Strengths and limitations

A strength of this study is that we used prospectively collected data from the DNTR to calculate national incidence and mortality of spine injuries. Additionally, we supplemented the DNTR data with an in-depth analysis including detailed information of patients treated in our level-1 trauma centre. A limitation of the in-depth analysis is that younger patients with more severe trauma might have been overrepresented which could result in a lower percentage of patients with spinal injury ≥ 65 years of age and possibly a higher mortality rate. Additionally, COVID-19 could have influenced our results in the cohort 2019–2020, with less spine injuries due to less commuter traffic.

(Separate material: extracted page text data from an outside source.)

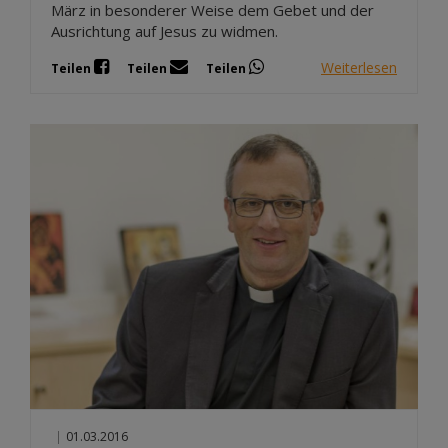
März in besonderer Weise dem Gebet und der
Ausrichtung auf Jesus zu widmen.
Weiterlesen
Teilen
Teilen
Teilen
|
01.03.2016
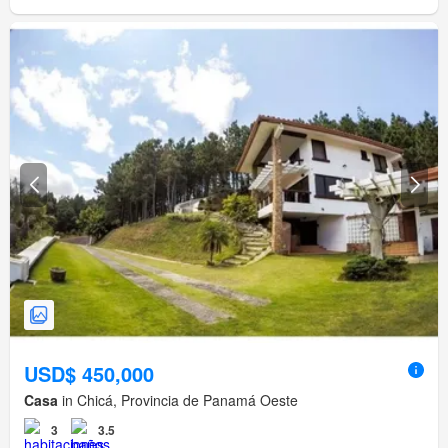
USD$ 450,000
Casa
in Chicá, Provincia de Panamá Oeste
3
3.5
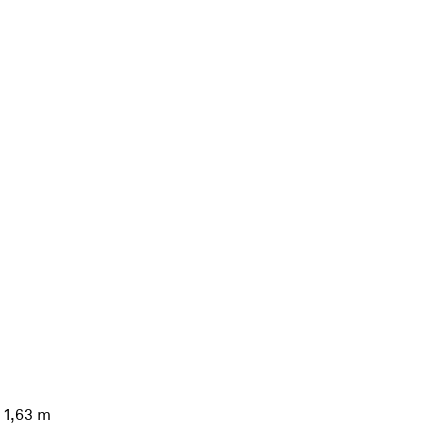
 1,63 m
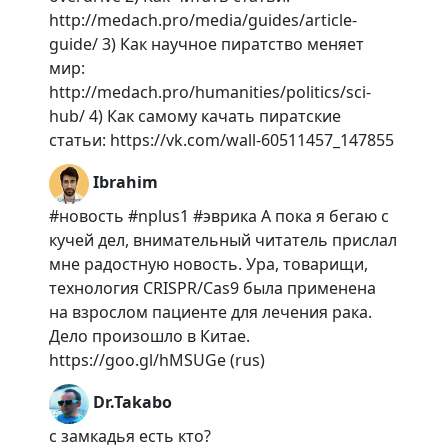
http://medach.pro/media/guides/article-
guide/ 3) Как научное пиратство меняет
мир:
http://medach.pro/humanities/politics/sci-
hub/ 4) Как самому качать пиратские
статьи: https://vk.com/wall-60511457_147855
Ibrahim
#новость #nplus1 #эврика А пока я бегаю с
кучей дел, внимательный читатель прислал
мне радостную новость. Ура, товарищи,
технология CRISPR/Cas9 была применена
на взрослом пациенте для лечения рака.
Дело произошло в Китае.
https://goo.gl/hMSUGe (rus)
Dr.Takabo
с замкадья есть кто?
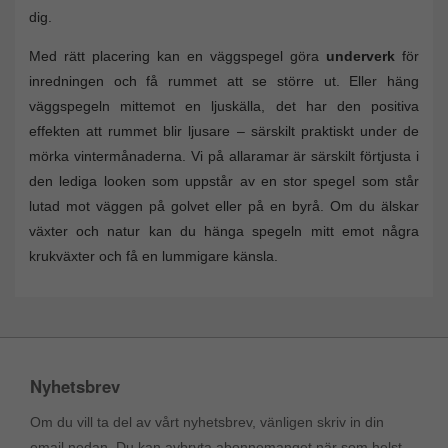
dig.
Med rätt placering kan en väggspegel göra
underverk
för
inredningen och få rummet att se större ut. Eller häng
väggspegeln mittemot en ljuskälla, det har den positiva
effekten att rummet blir ljusare – särskilt praktiskt under de
mörka vintermånaderna. Vi på allaramar är särskilt förtjusta i
den lediga looken som uppstår av en stor spegel som står
lutad mot väggen på golvet eller på en byrå. Om du älskar
växter och natur kan du hänga spegeln mitt emot några
krukväxter och få en lummigare känsla.
Nyhetsbrev
Om du vill ta del av vårt nyhetsbrev, vänligen skriv in din
email nedan. Du kan avbryta abonnemanget när som helst.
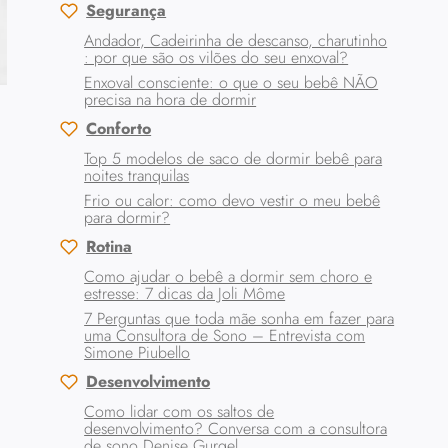
Segurança
Andador, Cadeirinha de descanso, charutinho
: por que são os vilões do seu enxoval?
Enxoval consciente: o que o seu bebê NÃO
precisa na hora de dormir
Conforto
Top 5 modelos de saco de dormir bebê para
noites tranquilas
Frio ou calor: como devo vestir o meu bebê
para dormir?
Rotina
Como ajudar o bebê a dormir sem choro e
estresse: 7 dicas da Joli Môme
7 Perguntas que toda mãe sonha em fazer para
uma Consultora de Sono – Entrevista com
Simone Piubello
Desenvolvimento
Como lidar com os saltos de
desenvolvimento? Conversa com a consultora
de sono Denise Gurgel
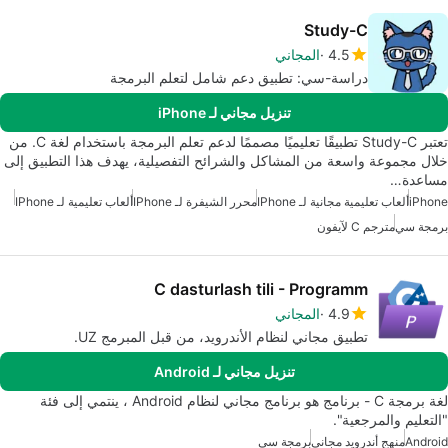
Study-C
4.5
المجاني
دراسة-سي: تطبيق دعم شامل لتعلم البرمجة
تنزيل مجاني لـ iPhone
تعتبر Study-C تطبيقًا تعليميًا مصممًا لدعم تعلم البرمجة باستخدام لغة C. من
خلال مجموعة واسعة من المشاكل والشرائح التفصيلية، يهدف هذا التطبيق إلى
مساعدة…
iPhone
ألعاب تعليمية مجانية لـ IPhone
محرر الشيفرة لـ IPhone
ألعاب تعليمية لـ IPhone
برمجة سي
مترجم C لآيفون
C dasturlash tili - Programm
4.9
المجاني
تطبيق مجاني لنظام الأندرويد، من قبل المبرمج UZ.
تنزيل مجاني لـ Android
لغة برمجة C - برنامج هو برنامج مجاني لنظام Android ، ينتمي إلى فئة
"التعليم والمرجعية".
Android
منهج أندرويد مجاني
برمجة سي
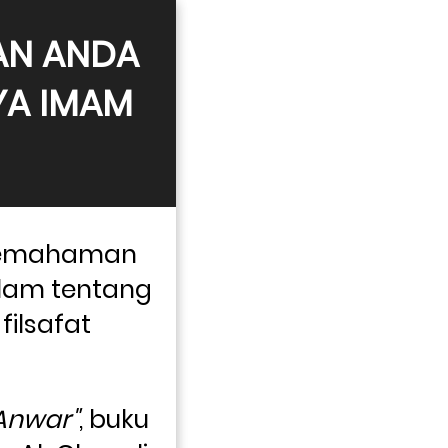
N ANDA 
YA IMAM 
pemahaman 
lam tentang 
ilsafat 
-Anwar"
, buku 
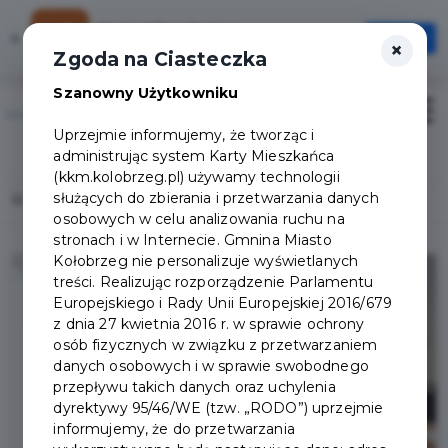
Karta Mieszkańca
×
Otwórz
×
Szybciej, wygodniej, zawsze pod ręką
Zgoda na Ciasteczka
Szanowny Użytkowniku
Otwór
Uprzejmie informujemy, że tworząc i
Logowanie/Rejestracja
administrując system Karty Mieszkańca
(kkm.kolobrzeg.pl) używamy technologii
służących do zbierania i przetwarzania danych
Home
Lista aktualności
Nowi Partnerzy KKM
osobowych w celu analizowania ruchu na
stronach i w Internecie. Gmnina Miasto
Kołobrzeg nie personalizuje wyświetlanych
treści. Realizując rozporządzenie Parlamentu
Europejskiego i Rady Unii Europejskiej 2016/679
z dnia 27 kwietnia 2016 r. w sprawie ochrony
osób fizycznych w związku z przetwarzaniem
danych osobowych i w sprawie swobodnego
przepływu takich danych oraz uchylenia
dyrektywy 95/46/WE (tzw. „RODO”) uprzejmie
informujemy, że do przetwarzania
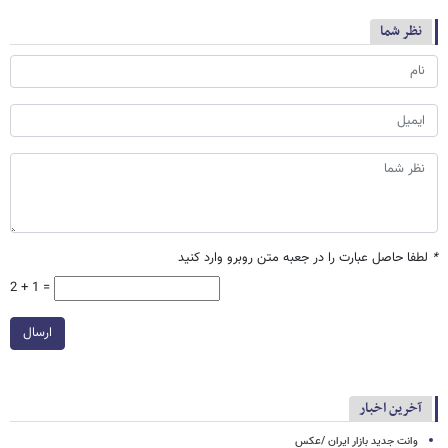
نظر شما
*
لطفا حاصل عبارت را در جعبه متن روبرو وارد کنید
2 + 1 =
ارسال
آخرین اخبار
وانت جدید بازار ایران /عکس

Implication for clinical practice

This study reports a clear increase in spine injuries in patients ≥ 65 years. With global aging, strategies are needed to avoid preventable adverse events and maintain quality of life of older patients. Older patients are at risk for postoperative complications, functional decline and mortality due to pre-existing medical conditions, medication effects, and frailty [20]. However non-operative management could lead to immobilization, pseudoarthrosis and other complications as well. Finding the right balance between these options is a difficult challenge. Early identification of pre-fracture frailty in older patients with a spinal fracture could be important for prognostic counselling, and medical-decision making to prevent adverse health outcomes [21].

Similar to hip fractures, geriatric co-management in spinal fractures may lead to a reduction of mortality, length of hospital stay, delirium, and other complications, and improve the long-term restoration of functionality in older adults [22]. This was already reported in a before-after intervention study in older patients with lumbar spine surgery, that showed a 30% reduction in mean length of in-hospital stay, a shorter time period between surgery and first mobilization, and a higher (54 vs 24%) proportion of patients that was discharged to home [23]. Furthermore, implementation of an ortho-geriatric pathway in a level-1 trauma centre, led to a 46% reduction of delirium in non-surgically treated patients aged ≥ 65 years [24]. Finally, a large British registry study in patients with acute surgery showed that postoperative geriatric medicine review was associated with significantly lower 30-day and 90-day mortality in patients aged ≥ 70 years [25].

Conclusions

The incidence of spinal injury in patients ≥ 65 years has increased significantly over the last 12 years in the Netherlands. Older patients have a higher risk of complications and 20% of the patients dies within 1 year after injury. The increasing incidence and high mortality highlight the need to modify existing treatment protocols for older patients with spinal injury. Early identification of pre-injury frailty and ortho-geriatric co-management may improve outcomes in older patients.